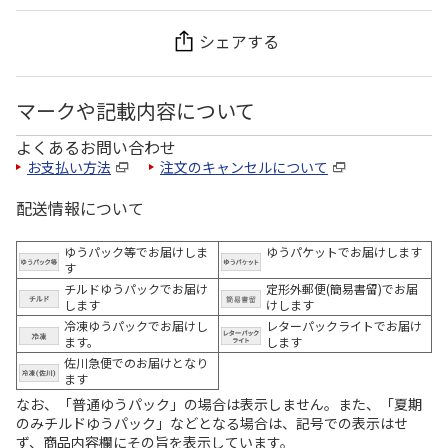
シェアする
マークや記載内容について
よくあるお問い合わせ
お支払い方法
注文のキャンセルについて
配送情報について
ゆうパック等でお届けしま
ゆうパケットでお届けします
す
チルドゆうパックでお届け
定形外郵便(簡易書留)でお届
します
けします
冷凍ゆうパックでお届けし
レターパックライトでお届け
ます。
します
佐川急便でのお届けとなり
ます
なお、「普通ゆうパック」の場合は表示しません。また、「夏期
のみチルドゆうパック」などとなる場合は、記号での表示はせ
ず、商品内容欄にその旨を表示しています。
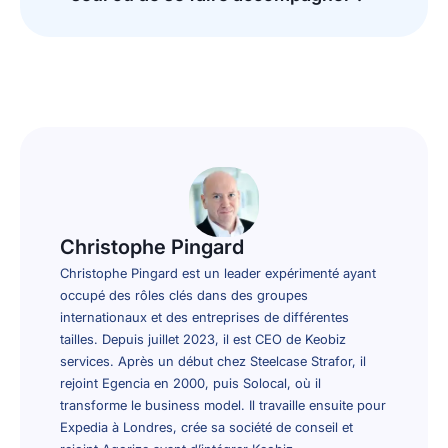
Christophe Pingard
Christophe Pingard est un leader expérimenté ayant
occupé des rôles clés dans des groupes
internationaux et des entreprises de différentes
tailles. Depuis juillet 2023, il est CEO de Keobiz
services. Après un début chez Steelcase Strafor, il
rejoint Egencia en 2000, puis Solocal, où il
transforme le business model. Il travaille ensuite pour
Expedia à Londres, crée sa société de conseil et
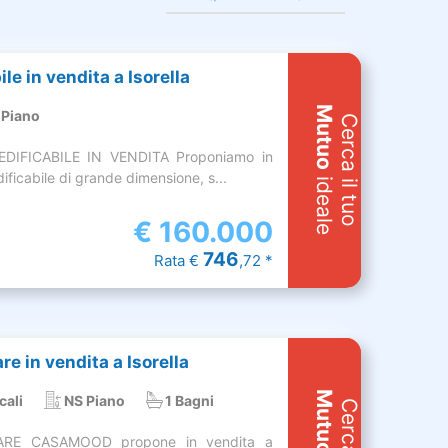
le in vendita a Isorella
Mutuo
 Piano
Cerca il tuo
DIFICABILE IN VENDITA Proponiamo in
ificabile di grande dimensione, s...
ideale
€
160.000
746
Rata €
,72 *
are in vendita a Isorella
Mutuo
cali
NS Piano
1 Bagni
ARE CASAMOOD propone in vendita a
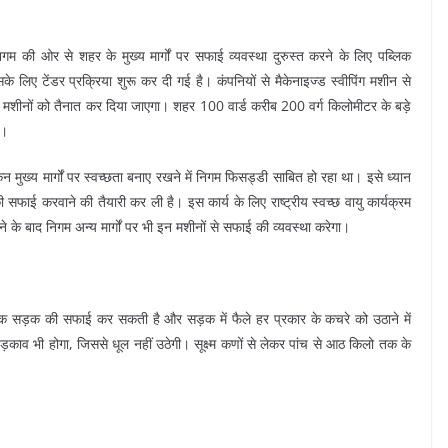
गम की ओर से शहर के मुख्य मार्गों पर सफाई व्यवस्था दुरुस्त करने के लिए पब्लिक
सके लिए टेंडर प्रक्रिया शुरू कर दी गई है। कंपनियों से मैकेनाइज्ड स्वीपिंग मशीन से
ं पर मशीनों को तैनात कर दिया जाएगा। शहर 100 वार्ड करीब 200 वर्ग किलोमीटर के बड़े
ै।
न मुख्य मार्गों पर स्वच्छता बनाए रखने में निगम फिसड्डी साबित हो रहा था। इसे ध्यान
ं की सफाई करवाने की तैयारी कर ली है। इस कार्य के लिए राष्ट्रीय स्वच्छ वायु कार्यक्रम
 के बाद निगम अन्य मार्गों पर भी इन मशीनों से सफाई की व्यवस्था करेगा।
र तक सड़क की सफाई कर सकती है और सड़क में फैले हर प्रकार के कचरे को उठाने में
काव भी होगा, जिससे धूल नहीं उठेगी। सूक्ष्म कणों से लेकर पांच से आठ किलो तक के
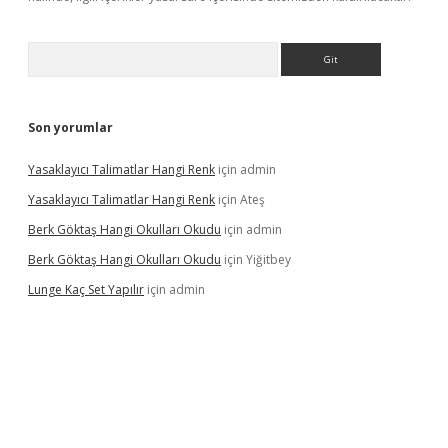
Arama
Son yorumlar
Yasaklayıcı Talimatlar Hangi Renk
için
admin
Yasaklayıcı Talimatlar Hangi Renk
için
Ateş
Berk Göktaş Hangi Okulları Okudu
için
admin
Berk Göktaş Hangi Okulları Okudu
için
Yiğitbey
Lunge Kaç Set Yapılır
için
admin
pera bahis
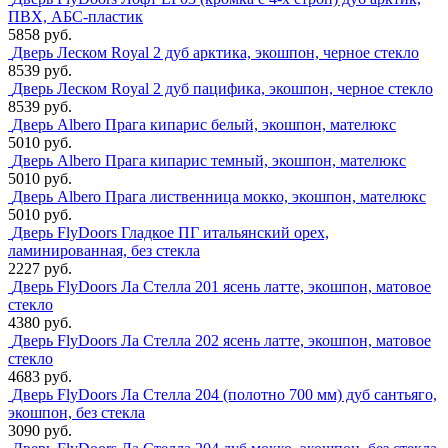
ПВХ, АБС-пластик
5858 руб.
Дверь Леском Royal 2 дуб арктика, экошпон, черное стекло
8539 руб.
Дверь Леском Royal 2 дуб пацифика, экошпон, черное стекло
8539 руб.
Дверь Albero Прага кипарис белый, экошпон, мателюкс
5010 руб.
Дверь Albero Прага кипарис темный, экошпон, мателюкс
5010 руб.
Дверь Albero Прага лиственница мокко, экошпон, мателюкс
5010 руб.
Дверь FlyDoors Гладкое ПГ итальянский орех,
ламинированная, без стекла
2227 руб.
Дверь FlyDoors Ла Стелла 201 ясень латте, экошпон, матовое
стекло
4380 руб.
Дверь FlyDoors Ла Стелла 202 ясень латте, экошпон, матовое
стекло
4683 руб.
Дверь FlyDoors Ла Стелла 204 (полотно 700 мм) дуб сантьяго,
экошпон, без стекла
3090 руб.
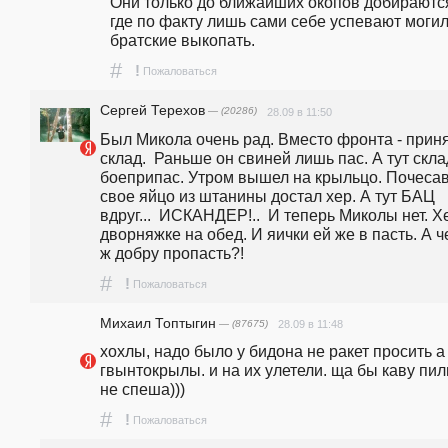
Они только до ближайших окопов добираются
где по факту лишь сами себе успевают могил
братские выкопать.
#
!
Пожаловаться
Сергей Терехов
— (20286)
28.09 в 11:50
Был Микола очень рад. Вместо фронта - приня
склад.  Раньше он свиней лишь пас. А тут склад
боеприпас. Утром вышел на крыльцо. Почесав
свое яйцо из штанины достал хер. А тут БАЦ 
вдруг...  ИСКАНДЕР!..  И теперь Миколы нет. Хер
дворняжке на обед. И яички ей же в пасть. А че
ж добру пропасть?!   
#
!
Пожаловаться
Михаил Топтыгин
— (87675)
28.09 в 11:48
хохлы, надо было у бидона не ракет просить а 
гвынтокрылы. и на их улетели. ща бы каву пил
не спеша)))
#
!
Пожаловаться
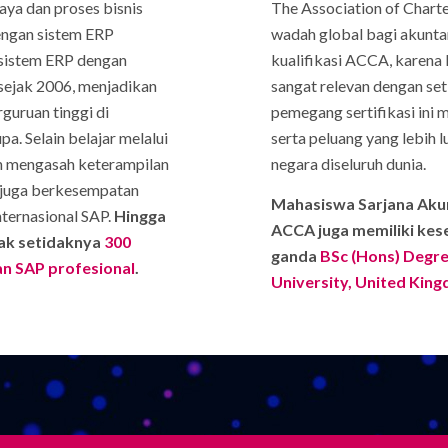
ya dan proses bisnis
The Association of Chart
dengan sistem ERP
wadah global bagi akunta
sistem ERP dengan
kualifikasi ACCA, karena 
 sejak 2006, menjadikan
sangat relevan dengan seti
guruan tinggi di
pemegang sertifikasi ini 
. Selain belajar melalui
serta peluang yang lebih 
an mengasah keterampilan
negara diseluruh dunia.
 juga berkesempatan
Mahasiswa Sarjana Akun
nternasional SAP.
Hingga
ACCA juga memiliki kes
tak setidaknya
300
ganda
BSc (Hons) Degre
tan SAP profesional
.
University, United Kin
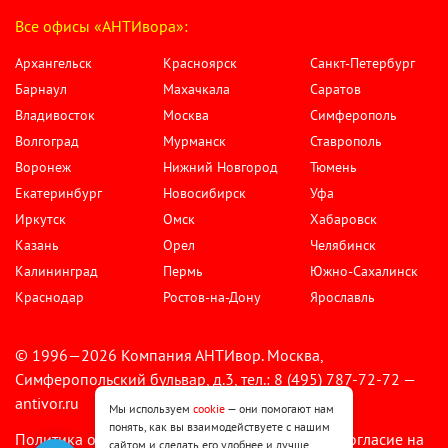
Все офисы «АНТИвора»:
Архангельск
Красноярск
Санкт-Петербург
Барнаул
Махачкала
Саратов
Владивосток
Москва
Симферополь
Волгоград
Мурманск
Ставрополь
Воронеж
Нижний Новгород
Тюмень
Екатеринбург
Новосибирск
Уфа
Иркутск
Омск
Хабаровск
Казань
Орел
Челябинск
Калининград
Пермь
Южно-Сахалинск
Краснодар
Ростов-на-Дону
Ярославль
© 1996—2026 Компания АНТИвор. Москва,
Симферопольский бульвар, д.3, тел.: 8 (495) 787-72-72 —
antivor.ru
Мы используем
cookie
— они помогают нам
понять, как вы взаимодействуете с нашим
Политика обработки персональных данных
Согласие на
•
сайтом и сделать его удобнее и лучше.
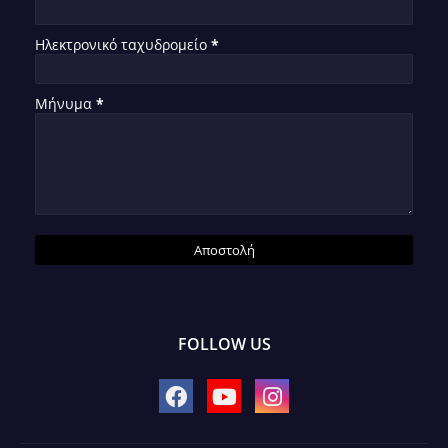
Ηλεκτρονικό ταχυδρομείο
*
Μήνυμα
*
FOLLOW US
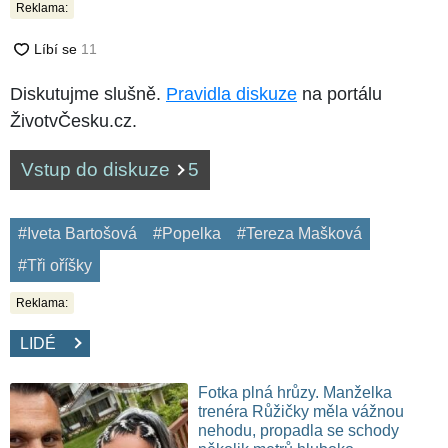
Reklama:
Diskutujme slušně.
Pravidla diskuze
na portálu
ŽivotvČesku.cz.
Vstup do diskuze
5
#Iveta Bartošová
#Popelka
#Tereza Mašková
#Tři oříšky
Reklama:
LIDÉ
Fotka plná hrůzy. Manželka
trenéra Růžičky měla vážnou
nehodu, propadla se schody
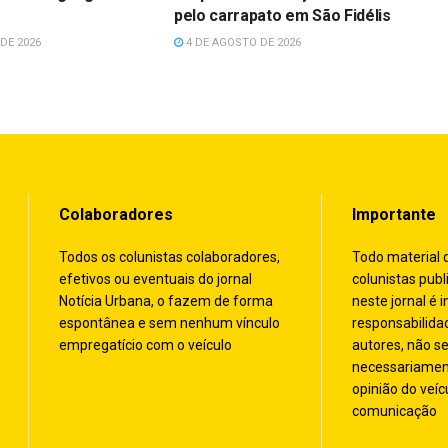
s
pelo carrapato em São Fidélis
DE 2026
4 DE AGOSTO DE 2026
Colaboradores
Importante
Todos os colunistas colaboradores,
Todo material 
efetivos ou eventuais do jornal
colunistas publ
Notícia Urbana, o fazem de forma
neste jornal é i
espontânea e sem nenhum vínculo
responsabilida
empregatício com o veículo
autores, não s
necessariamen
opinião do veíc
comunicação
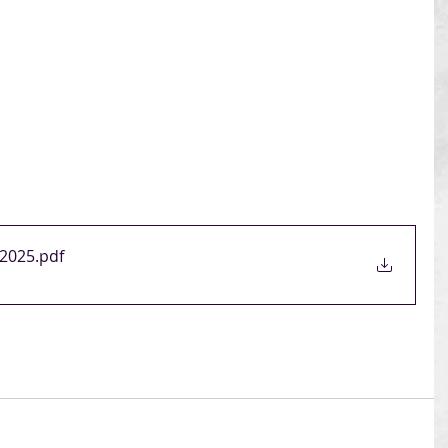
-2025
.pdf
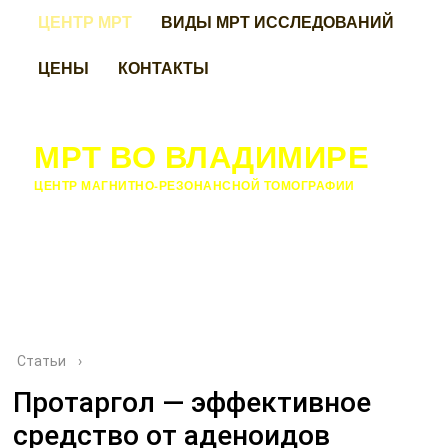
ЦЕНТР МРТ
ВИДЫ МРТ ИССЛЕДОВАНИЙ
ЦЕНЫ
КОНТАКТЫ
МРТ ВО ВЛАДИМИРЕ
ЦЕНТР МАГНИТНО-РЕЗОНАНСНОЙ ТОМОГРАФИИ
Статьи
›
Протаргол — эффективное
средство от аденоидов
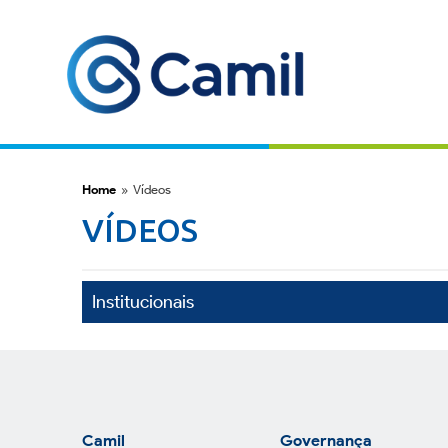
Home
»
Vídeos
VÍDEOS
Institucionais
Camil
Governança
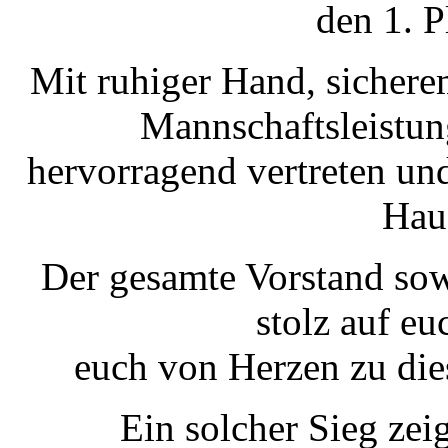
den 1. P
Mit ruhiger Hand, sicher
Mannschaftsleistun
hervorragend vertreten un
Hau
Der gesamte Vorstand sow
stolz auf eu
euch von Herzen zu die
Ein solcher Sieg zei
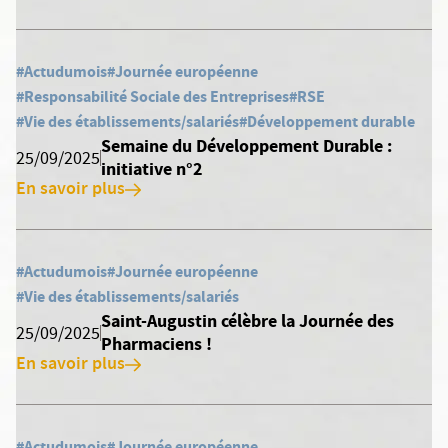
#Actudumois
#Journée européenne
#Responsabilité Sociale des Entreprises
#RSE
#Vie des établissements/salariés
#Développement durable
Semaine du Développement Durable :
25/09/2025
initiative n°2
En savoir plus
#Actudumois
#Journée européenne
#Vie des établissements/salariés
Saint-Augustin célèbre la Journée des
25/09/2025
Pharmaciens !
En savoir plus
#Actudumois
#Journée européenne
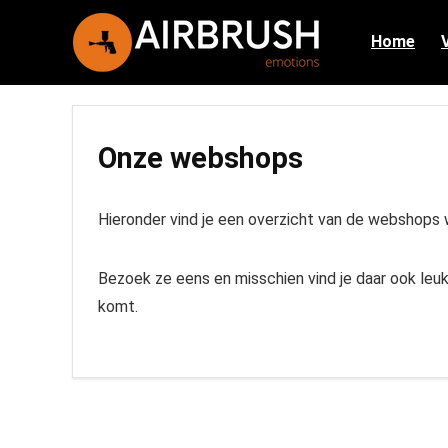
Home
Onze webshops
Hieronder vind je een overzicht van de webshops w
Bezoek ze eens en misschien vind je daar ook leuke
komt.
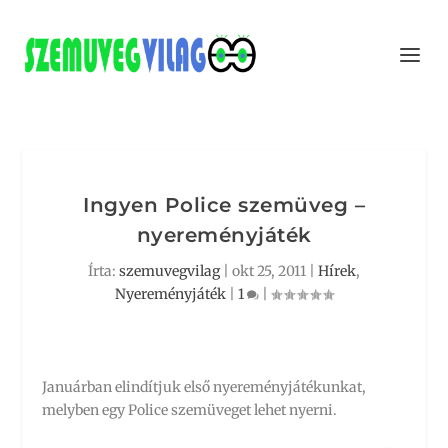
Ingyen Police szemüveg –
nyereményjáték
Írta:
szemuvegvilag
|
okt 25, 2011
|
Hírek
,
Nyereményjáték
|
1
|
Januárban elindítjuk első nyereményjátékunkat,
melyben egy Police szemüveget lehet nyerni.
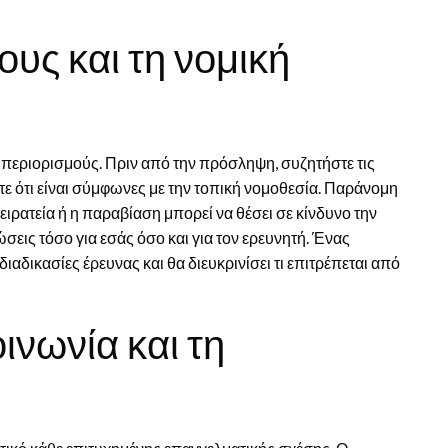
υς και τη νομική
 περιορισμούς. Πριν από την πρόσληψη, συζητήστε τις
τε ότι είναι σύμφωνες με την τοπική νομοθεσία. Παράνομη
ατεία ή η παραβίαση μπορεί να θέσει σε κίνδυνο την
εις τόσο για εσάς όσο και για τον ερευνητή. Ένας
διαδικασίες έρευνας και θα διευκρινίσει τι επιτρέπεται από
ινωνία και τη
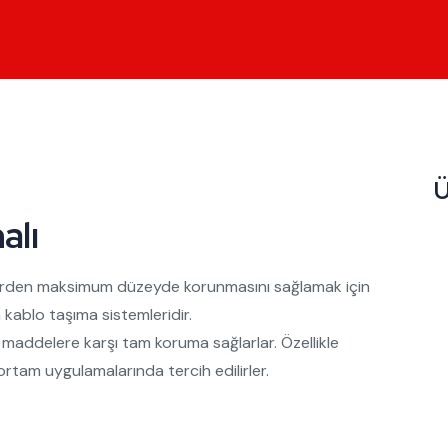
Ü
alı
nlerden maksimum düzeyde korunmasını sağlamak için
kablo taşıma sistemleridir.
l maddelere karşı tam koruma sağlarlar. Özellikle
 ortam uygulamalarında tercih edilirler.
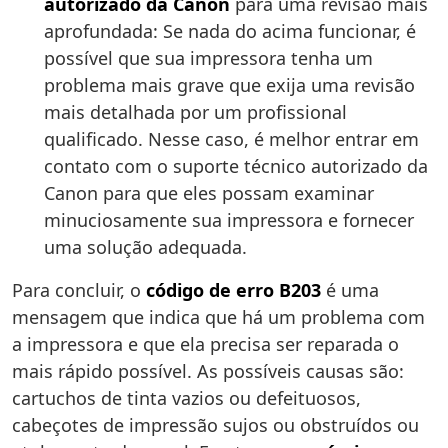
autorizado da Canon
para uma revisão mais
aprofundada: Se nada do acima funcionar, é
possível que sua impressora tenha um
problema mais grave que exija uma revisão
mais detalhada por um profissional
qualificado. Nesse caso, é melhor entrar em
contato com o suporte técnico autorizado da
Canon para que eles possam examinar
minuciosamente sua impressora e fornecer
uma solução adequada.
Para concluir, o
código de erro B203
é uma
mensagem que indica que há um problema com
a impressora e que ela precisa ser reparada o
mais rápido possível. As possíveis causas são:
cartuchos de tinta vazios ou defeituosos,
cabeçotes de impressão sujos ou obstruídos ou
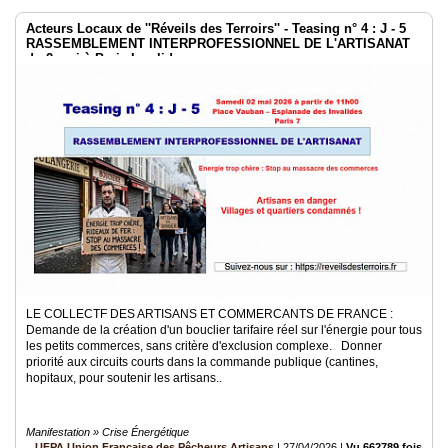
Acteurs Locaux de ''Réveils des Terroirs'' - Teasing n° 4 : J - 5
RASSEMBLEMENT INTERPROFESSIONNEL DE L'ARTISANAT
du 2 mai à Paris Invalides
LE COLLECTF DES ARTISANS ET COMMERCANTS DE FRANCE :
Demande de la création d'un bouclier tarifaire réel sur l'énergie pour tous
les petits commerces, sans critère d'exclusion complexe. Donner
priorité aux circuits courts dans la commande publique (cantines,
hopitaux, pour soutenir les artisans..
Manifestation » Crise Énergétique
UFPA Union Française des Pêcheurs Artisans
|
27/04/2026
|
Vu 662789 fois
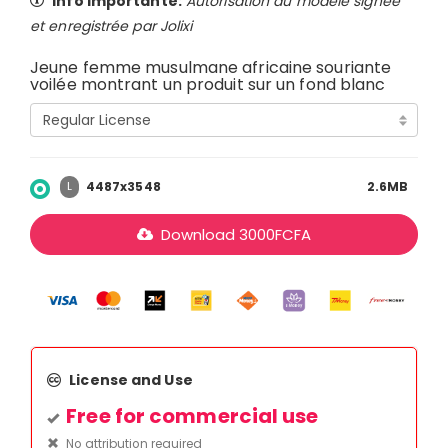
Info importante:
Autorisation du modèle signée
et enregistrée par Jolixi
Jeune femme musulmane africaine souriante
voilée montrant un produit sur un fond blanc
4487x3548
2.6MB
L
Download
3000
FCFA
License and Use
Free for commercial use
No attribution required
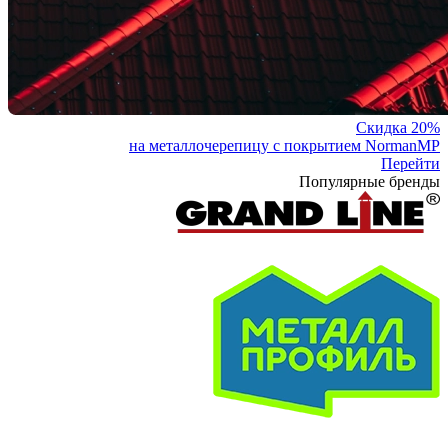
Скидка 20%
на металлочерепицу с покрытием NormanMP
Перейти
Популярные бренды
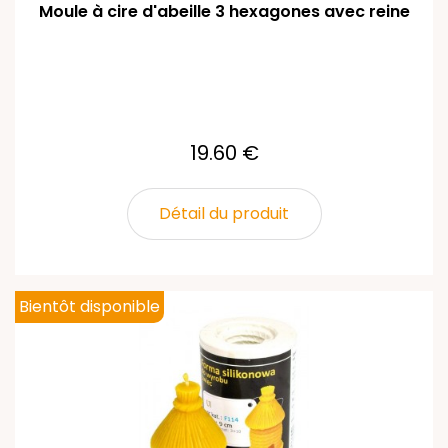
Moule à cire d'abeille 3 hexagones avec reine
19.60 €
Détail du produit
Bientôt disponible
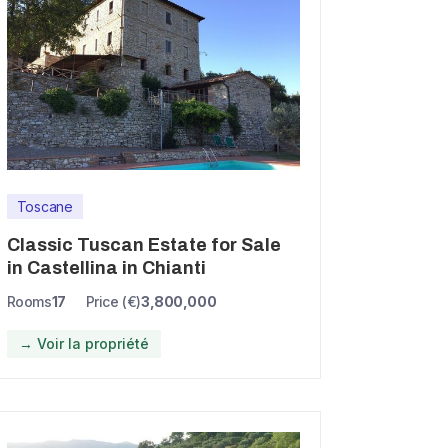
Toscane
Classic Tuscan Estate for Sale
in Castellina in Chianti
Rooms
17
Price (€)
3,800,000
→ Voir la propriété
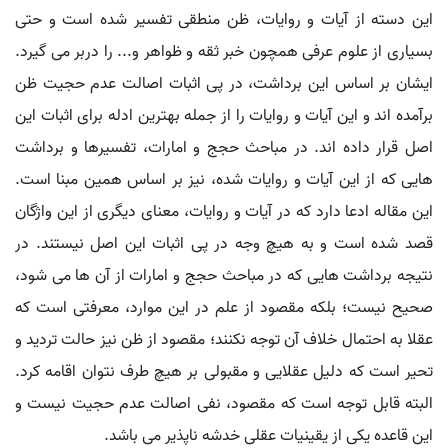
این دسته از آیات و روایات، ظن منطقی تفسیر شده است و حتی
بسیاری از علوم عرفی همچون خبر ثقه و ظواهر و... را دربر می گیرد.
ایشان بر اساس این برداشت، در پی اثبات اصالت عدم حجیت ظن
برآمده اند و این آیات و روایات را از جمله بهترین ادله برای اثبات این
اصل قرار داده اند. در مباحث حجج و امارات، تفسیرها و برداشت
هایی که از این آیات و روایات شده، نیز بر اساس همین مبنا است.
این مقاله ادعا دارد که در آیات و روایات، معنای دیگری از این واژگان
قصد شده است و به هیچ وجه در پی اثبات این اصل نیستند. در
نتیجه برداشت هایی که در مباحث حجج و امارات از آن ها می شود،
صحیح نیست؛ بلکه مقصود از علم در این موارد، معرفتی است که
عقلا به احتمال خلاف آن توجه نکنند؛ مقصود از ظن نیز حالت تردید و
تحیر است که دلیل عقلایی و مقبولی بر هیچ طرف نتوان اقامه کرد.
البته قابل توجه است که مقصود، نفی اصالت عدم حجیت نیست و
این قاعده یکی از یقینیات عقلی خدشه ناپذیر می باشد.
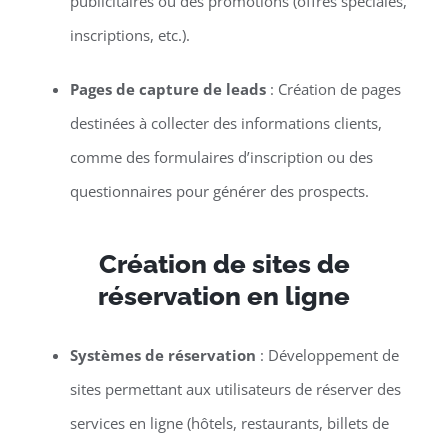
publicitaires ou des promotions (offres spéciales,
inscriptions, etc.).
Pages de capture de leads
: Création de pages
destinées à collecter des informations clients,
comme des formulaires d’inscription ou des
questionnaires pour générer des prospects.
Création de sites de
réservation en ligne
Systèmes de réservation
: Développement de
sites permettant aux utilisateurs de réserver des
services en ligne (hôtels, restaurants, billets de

-------------------------

For every line in the records above that holds "латте", add one, and report the sum alone.

2